Supplied records.

-=-=-

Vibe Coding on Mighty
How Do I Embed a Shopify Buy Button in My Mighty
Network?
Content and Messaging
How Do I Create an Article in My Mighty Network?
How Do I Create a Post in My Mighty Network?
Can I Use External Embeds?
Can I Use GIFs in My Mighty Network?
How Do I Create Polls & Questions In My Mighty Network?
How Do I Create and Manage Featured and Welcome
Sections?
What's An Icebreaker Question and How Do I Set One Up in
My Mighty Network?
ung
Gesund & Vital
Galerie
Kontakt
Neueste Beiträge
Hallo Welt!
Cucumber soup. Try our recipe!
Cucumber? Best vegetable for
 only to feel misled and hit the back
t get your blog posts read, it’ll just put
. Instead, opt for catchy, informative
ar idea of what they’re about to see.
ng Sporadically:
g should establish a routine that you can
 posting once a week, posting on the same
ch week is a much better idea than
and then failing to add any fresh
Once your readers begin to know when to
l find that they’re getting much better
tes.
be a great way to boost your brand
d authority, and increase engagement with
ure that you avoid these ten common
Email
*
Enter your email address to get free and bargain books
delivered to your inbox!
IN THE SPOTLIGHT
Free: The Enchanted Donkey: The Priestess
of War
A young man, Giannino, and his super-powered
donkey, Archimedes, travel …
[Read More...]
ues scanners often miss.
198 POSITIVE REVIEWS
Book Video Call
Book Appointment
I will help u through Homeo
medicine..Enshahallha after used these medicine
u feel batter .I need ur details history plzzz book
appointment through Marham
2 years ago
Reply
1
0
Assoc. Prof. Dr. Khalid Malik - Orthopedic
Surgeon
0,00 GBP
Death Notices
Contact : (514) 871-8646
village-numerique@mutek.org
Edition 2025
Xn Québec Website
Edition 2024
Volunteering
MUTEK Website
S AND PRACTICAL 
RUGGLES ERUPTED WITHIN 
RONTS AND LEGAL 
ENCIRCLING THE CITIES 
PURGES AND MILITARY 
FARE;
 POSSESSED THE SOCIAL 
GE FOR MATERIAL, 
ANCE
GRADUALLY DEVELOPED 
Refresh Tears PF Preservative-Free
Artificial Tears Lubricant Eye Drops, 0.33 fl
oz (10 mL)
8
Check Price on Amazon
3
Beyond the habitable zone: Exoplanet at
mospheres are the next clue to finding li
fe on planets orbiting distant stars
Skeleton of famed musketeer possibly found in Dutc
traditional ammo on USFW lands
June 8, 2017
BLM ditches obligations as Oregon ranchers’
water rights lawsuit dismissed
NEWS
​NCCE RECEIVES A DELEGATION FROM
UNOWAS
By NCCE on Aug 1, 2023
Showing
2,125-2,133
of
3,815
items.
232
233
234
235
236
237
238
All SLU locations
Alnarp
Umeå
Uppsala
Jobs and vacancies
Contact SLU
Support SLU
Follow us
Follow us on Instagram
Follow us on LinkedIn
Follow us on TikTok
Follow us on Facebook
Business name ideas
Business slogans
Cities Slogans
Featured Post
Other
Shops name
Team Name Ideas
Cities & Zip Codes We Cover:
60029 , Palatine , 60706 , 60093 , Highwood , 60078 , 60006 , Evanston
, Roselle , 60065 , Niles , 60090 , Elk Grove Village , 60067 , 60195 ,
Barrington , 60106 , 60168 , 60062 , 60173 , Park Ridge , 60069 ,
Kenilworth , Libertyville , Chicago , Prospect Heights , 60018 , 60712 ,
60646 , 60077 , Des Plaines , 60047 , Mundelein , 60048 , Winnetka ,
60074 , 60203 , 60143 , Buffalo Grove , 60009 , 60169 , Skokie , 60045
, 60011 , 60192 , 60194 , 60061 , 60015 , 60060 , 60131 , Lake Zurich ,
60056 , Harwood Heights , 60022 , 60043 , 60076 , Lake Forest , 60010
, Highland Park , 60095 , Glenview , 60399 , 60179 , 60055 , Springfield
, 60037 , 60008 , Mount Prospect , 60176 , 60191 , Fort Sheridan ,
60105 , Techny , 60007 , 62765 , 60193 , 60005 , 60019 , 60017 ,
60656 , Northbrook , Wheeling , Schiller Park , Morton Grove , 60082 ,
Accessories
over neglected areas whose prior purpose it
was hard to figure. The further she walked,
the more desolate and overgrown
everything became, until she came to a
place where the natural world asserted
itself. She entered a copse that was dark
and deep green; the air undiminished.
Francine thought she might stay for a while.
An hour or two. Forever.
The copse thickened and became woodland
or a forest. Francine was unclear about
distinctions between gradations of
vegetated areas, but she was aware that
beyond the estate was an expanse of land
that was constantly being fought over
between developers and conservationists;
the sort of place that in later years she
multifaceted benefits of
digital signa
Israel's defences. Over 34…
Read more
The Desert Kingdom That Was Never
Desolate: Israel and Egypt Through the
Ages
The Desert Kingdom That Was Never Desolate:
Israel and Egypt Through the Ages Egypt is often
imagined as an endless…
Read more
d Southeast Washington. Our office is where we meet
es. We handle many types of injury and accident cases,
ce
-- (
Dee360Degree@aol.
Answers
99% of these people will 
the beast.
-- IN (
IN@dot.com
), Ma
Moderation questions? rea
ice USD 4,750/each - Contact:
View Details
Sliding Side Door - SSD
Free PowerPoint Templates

-=-=-

Every line of the material that holds "Cucumber" should be copied out as the answer.

Cucumber soup. Try our recipe!
Cucumber? Best vegetable for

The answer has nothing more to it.